**EXTRACTED MATERIAL**

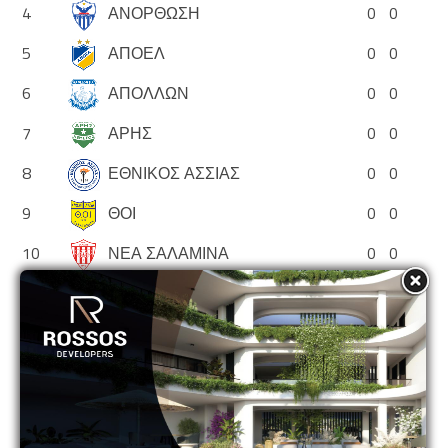
4
ΑΝΟΡΘΩΣΗ
0
0
5
ΑΠΟΕΛ
0
0
6
ΑΠΟΛΛΩΝ
0
0
7
ΑΡΗΣ
0
0
8
ΕΘΝΙΚΟΣ ΑΣΣΙΑΣ
0
0
9
ΘΟΙ
0
0
10
ΝΕΑ ΣΑΛΑΜΙΝΑ
0
0
11
ΟΛΥΜΠΙΑΚΟΣ
0
0
12
ΟΜΟΝΟΙΑ
0
0
13
ΟΜΟΝΟΙΑ ΑΡΑΔΙΠΠΟΥ
0
0
14
ΠΑΦΟΣ
0
0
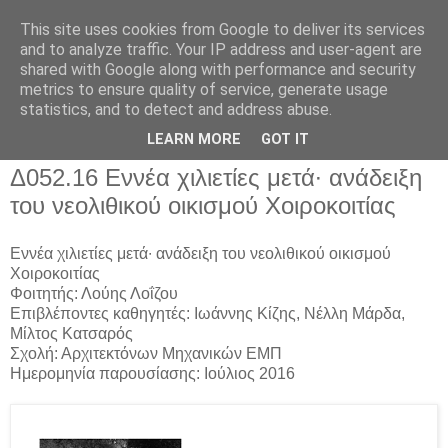
This site uses cookies from Google to deliver its services
and to analyze traffic. Your IP address and user-agent are
shared with Google along with performance and security
metrics to ensure quality of service, generate usage
▼
statistics, and to detect and address abuse.
▼
LEARN MORE
GOT IT
Δ052.16 Εννέα χιλιετίες μετά∙ ανάδειξη
του νεολιθικού οικισμού Χοιροκοιτίας
Εννέα χιλιετίες μετά∙ ανάδειξη του νεολιθικού οικισμού
Χοιροκοιτίας
Φοιτητής: Λούης Λοΐζου
Επιβλέποντες καθηγητές: Ιωάννης Κίζης, Νέλλη Μάρδα,
Μίλτος Κατσαρός
Σχολή: Αρχιτεκτόνων Μηχανικών ΕΜΠ
Ημερομηνία παρουσίασης: Ιούλιος 2016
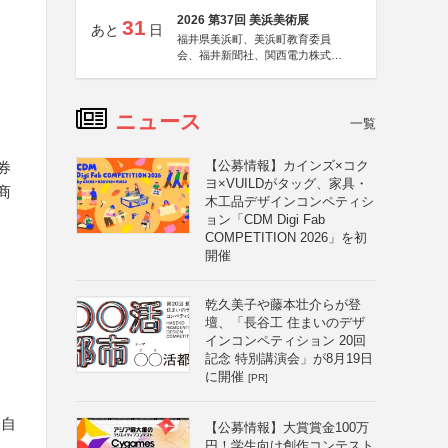
2026 第37回 美浜美術展
31
あと
日
福井県美浜町、美浜町教育委員
会、福井新聞社、関西電力株式会
社
ニュース
一覧
【公募情報】カインズ×コク
券
ヨ×VUILDがタッグ、家具・
商
木工品デザインコンペティシ
ョン「CDM Digi Fab
COMPETITION 2026」を初
開催
乾久美子や藤本壮介らが登
壇、「長谷工 住まいのデザ
インコンペティション 20回
記念 特別講演会」が8月19日
に開催
[PR]
、自
【公募情報】大賞賞金100万
円！学生向け創作コンテスト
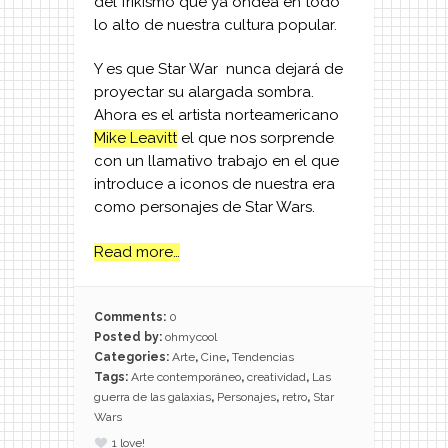
del frikismo que ya ondea en todo
lo alto de nuestra cultura popular.
Y es que Star War nunca dejará de
proyectar su alargada sombra.
Ahora es el artista norteamericano
Mike Leavitt
el que nos sorprende
con un llamativo trabajo en el que
introduce a iconos de nuestra era
como personajes de Star Wars.
Read more…
Comments:
0
Posted by:
ohmycool
Categories:
Arte
,
Cine
,
Tendencias
Tags:
Arte contemporáneo
,
creatividad
,
Las
guerra de las galaxias
,
Personajes
,
retro
,
Star
Wars
1
love!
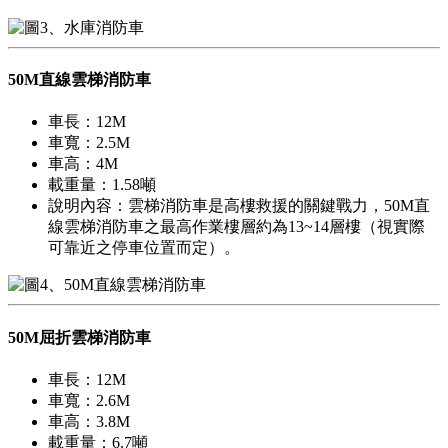
50M直線雲梯消防車
車長：12M
車寬：2.5M
車高：4M
載重量：1.58噸
說明內容：雲梯消防車是高樓救援的關鍵戰力，50M直
線雲梯消防車之最高作業樓層約為13~14層樓（視實際
可靠近之停車位置而定）。
50M屈折雲梯消防車
車長：12M
車寬：2.6M
車高：3.8M
載重量：6.7噸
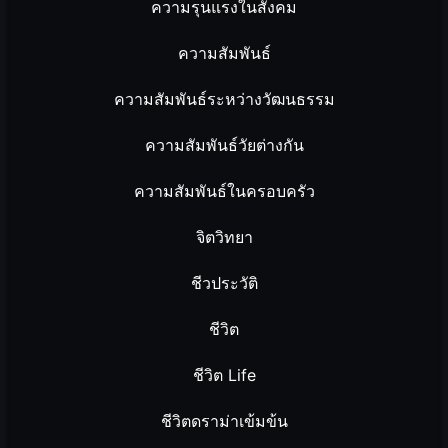
ความรุนแรงในสังคม
ความสัมพันธ์
ความสัมพันธ์ระหว่างวัฒนธรรม
ความสัมพันธ์วัยต่างกัน
ความสัมพันธ์ในครอบครัว
จิตวิทยา
ชีวประวัติ
ชีวิต
ชีวิต Life
ชีวิตดราม่าเข้มข้น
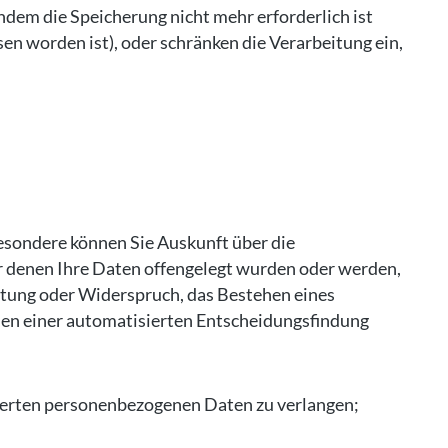
dem die Speicherung nicht mehr erforderlich ist
sen worden ist), oder schränken die Verarbeitung ein,
sondere können Sie Auskunft über die
 denen Ihre Daten offengelegt wurden oder werden,
itung oder Widerspruch, das Bestehen eines
ehen einer automatisierten Entscheidungsfindung
cherten personenbezogenen Daten zu verlangen;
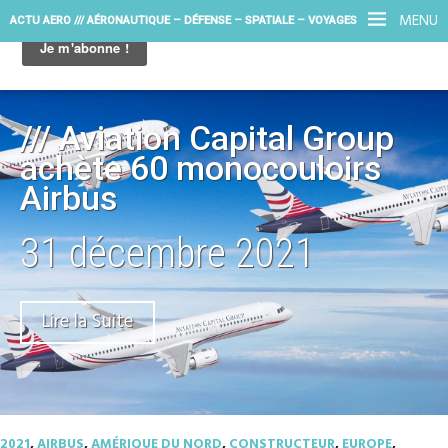
MENU
ACTU AERO /// AÉRONAUTIQUE – DÉFENSE – SPATIALE – VOYAGES
/// Aviation Capital Group
achète 60 monocouloirs
Airbus
31 décembre 2021
Lire la Suite
2021
,
AIRBUS
,
AMÉRIQUE DU NORD
,
CONSTRUCTEUR
,
EUROPE
,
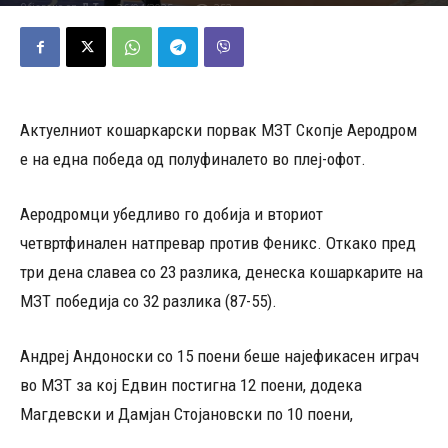
26/04/2025
253
Објавено од
Д.Т.
-
Актуелниот кошаркарски порвак МЗТ Скопје Аеродром
е на една победа од полуфиналето во плеј-офот.
Аеродромци убедливо го добија и вториот
четвртфинален натпревар против Феникс. Откако пред
три дена славеа со 23 разлика, денеска кошаркарите на
МЗТ победија со 32 разлика (87-55).
Андреј Андоноски со 15 поени беше најефикасен играч
во МЗТ за кој Едвин постигна 12 поени, додека
Магдевски и Дамјан Стојановски по 10 поени,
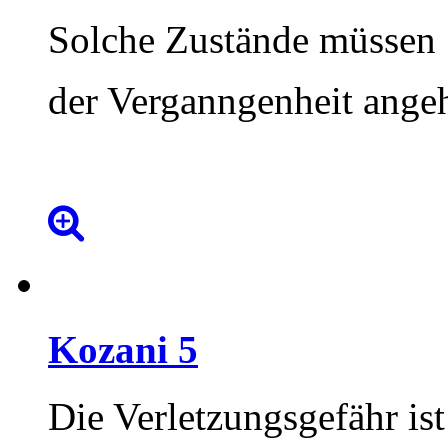
Solche Zustände müssen
der Verganngenheit ange
Kozani
5
Die Verletzungsgefähr is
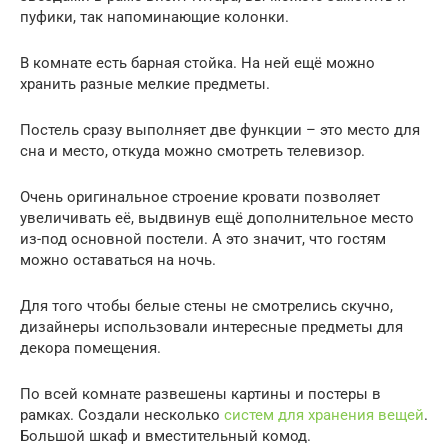
пуфики, так напоминающие колонки.
В комнате есть барная стойка. На ней ещё можно
хранить разные мелкие предметы.
Постель сразу выполняет две функции – это место для
сна и место, откуда можно смотреть телевизор.
Очень оригинальное строение кровати позволяет
увеличивать её, выдвинув ещё дополнительное место
из-под основной постели. А это значит, что гостям
можно оставаться на ночь.
Для того чтобы белые стены не смотрелись скучно,
дизайнеры использовали интересные предметы для
декора помещения.
По всей комнате развешены картины и постеры в
рамках. Создали несколько
систем для хранения вещей
.
Большой шкаф и вместительный комод.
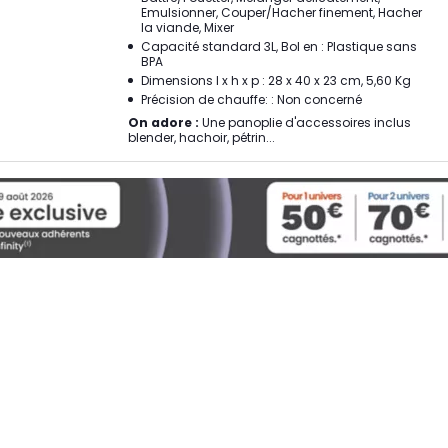
Emulsionner, Couper/Hacher finement, Hacher
la viande, Mixer
Capacité standard 3L, Bol en : Plastique sans
BPA
Dimensions l x h x p : 28 x 40 x 23 cm, 5,60 Kg
Précision de chauffe: : Non concerné
On adore :
Une panoplie d'accessoires inclus
blender, hachoir, pétrin...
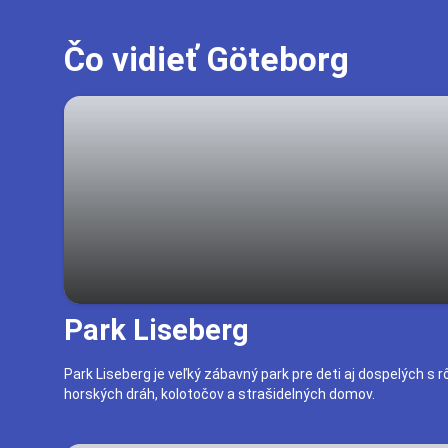
Čo vidieť Göteborg
Park Liseberg
Park Liseberg je veľký zábavný park pre deti aj dospelých s 
horských dráh, kolotočov a strašidelných domov.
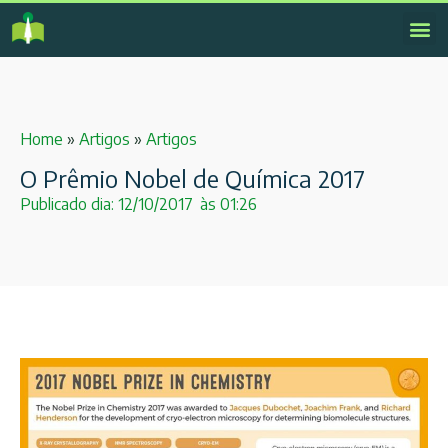
Home
»
Artigos
»
Artigos
O Prêmio Nobel de Química 2017
Publicado dia:
12/10/2017
às
01:26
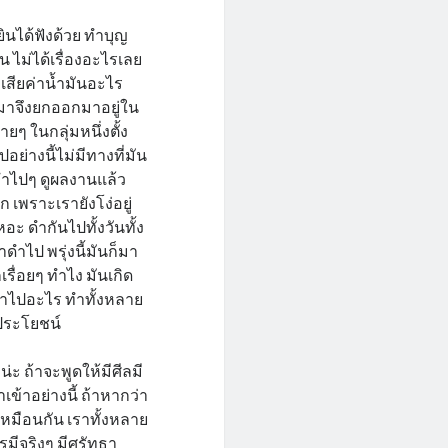
ินได้ฟังด้วย ทำบุญ
น ไม่ได้เรื่องอะไรเลย
 เสียค่าน้ำมันอะไร
าตมาจึงยกออกมาอยู่ใน
่ายๆ ในกลุ่มหนึ่งตั้ง
ย่างนี้ไม่มีทางที่มัน
าทำไปๆ ดูผลงานแล้ว
 เพราะเรายังโง่อยู่
ะ ดำกันไปทั้งวันทั้ง
าดำไป พรุ่งนี้มันก็มา
เรื่อยๆ ทำไง มันเกิด
ะทำไปอะไร ทำทั้งหลาย
ดประโยชน์
ขน่ะ ถ้าจะพูดให้มีศีลมี
เข้าอย่างนี้ ถ้าหากว่า
กเหมือนกัน เราทั้งหลาย
ารมีจริงๆ มีศรัทธา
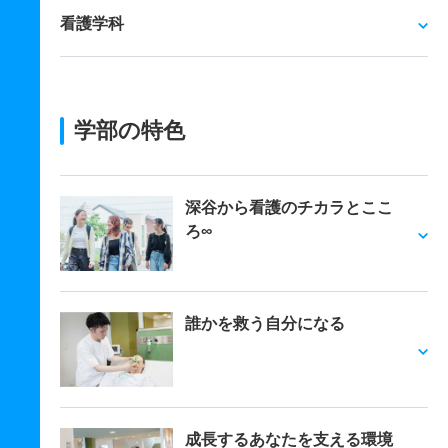
看護学科
学部の特色
深谷から看護のチカラとここ
ろ∞
誰かを救う自分になる
成長するあなたを支える環境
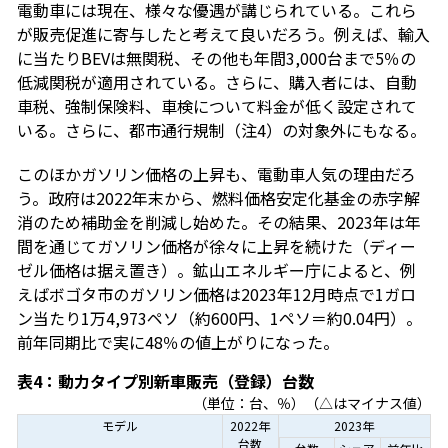
電動車には現在、様々な優遇が講じられている。これら
が販売促進に寄与したと考えて良いだろう。例えば、輸入
に当たりBEVは無関税、その他も年間3,000台まで5％の
低減関税が適用されている。さらに、購入者には、自動
車税、強制保険料、車検について料金が低く設定されて
いる。さらに、都市通行規制（注4）の対象外にもなる。
このほかガソリン価格の上昇も、電動車人気の理由だろ
う。政府は2022年末から、燃料価格安定化基金の赤字解
消のため補助金を削減し始めた。その結果、2023年は年
間を通じてガソリン価格が徐々に上昇を続けた（ディー
ゼル価格は据え置き）。鉱山エネルギー庁によると、例
えばボゴタ市のガソリン価格は2023年12月時点で1ガロ
ン当たり1万4,973ペソ（約600円、1ペソ＝約0.04円）。
前年同期比で実に48％の値上がりになった。
表4：動力タイプ別新車販売（登録）台数
（単位：台、％）（△はマイナス値）
モデル
2022年
2023年
台数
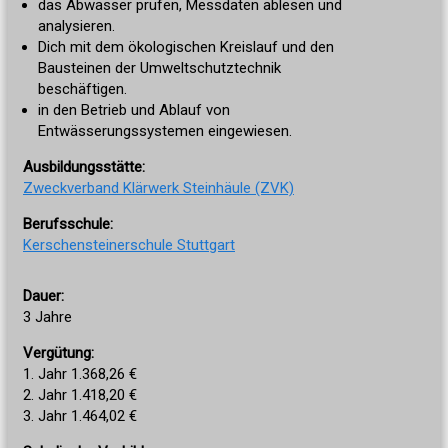
das Abwasser prüfen, Messdaten ablesen und
analysieren.
Dich mit dem ökologischen Kreislauf und den
Bausteinen der Umweltschutztechnik
beschäftigen.
in den Betrieb und Ablauf von
Entwässerungssystemen eingewiesen.
Ausbildungsstätte:
Zweckverband Klärwerk Steinhäule (ZVK)
Berufsschule:
Kerschensteinerschule Stuttgart
Dauer:
3 Jahre
Vergütung:
1. Jahr 1.368,26 €
2. Jahr 1.418,20 €
3. Jahr 1.464,02 €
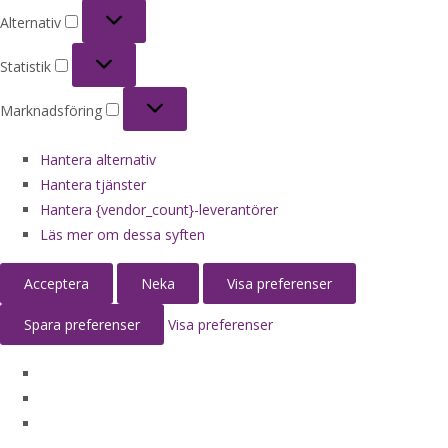
Alternativ
Alternativ
Statistik
Statistik
Marknadsföring
Marknadsföring
Hantera alternativ
Hantera tjänster
Hantera {vendor_count}-leverantörer
Läs mer om dessa syften
Acceptera
Neka
Visa preferenser
Spara preferenser
Visa preferenser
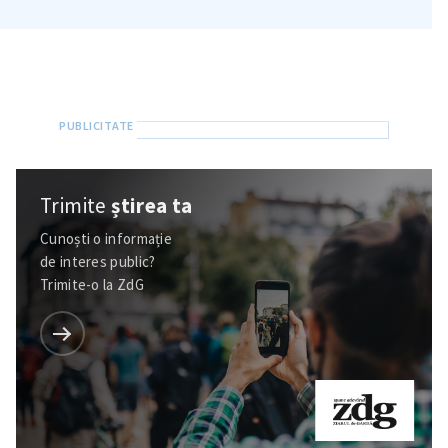
Trimite
știrea ta
Cunoști o informație
de interes public?
Trimite-o la ZdG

**EXERCISE INSTRUCTIONS**
The first line of the listing through the line with "sen worden ist), oder": repeat exactly that span and nothing more, skipping pictures.

**RESULT FOR THIS TASK**
4
ΑΝΟΡΘΩΣΗ
0
0
5
ΑΠΟΕΛ
0
0
6
ΑΠΟΛΛΩΝ
0
0
7
ΑΡΗΣ
0
0
8
ΕΘΝΙΚΟΣ ΑΣΣΙΑΣ
0
0
9
ΘΟΙ
0
0
10
ΝΕΑ ΣΑΛΑΜΙΝΑ
0
0
11
ΟΛΥΜΠΙΑΚΟΣ
0
0
12
ΟΜΟΝΟΙΑ
0
0
13
ΟΜΟΝΟΙΑ ΑΡΑΔΙΠΠΟΥ
0
0
14
ΠΑΦΟΣ
0
0
This site uses cookies from Google to deliver its services
and to analyze traffic. Your IP address and user-agent are
shared with Google along with performance and security
metrics to ensure quality of service, generate usage
▼
statistics, and to detect and address abuse.
▼
LEARN MORE
GOT IT
Δ052.16 Εννέα χιλιετίες μετά∙ ανάδειξη
του νεολιθικού οικισμού Χοιροκοιτίας
Εννέα χιλιετίες μετά∙ ανάδειξη του νεολιθικού οικισμού
Χοιροκοιτίας
Φοιτητής: Λούης Λοΐζου
Επιβλέποντες καθηγητές: Ιωάννης Κίζης, Νέλλη Μάρδα,
Μίλτος Κατσαρός
Σχολή: Αρχιτεκτόνων Μηχανικών ΕΜΠ
Ημερομηνία παρουσίασης: Ιούλιος 2016
2026 第37回 美浜美術展
31
あと
日
福井県美浜町、美浜町教育委員
会、福井新聞社、関西電力株式会
社
ニュース
一覧
【公募情報】カインズ×コク
券
ヨ×VUILDがタッグ、家具・
商
木工品デザインコンペティシ
ョン「CDM Digi Fab
COMPETITION 2026」を初
開催
乾久美子や藤本壮介らが登
壇、「長谷工 住まいのデザ
インコンペティション 20回
記念 特別講演会」が8月19日
に開催
[PR]
、自
【公募情報】大賞賞金100万
円！学生向け創作コンテスト
del frikismo que ya ondea en todo
lo alto de nuestra cultura popular.
Y es que Star War nunca dejará de
proyectar su alargada sombra.
Ahora es el artista norteamericano
Mike Leavitt
el que nos sorprende
con un llamativo trabajo en el que
introduce a iconos de nuestra era
como personajes de Star Wars.
Read more…
Comments:
0
Posted by:
ohmycool
Categories:
Arte
,
Cine
,
Tendencias
Tags:
Arte contemporáneo
,
creatividad
,
Las
guerra de las galaxias
,
Personajes
,
retro
,
Star
Wars
1
love!
50M直線雲梯消防車
車長：12M
車寬：2.5M
車高：4M
載重量：1.58噸
說明內容：雲梯消防車是高樓救援的關鍵戰力，50M直
線雲梯消防車之最高作業樓層約為13~14層樓（視實際
可靠近之停車位置而定）。
50M屈折雲梯消防車
車長：12M
車寬：2.6M
車高：3.8M
載重量：6.7噸
ความรุนแรงในสังคม
ความสัมพันธ์
ความสัมพันธ์ระหว่างวัฒนธรรม
ความสัมพันธ์วัยต่างกัน
ความสัมพันธ์ในครอบครัว
จิตวิทยา
ชีวประวัติ
ชีวิต
ชีวิต Life
ชีวิตดราม่าเข้มข้น
dem die Speicherung nicht mehr erforderlich ist
sen worden ist), oder schränken die Verarbeitung ein,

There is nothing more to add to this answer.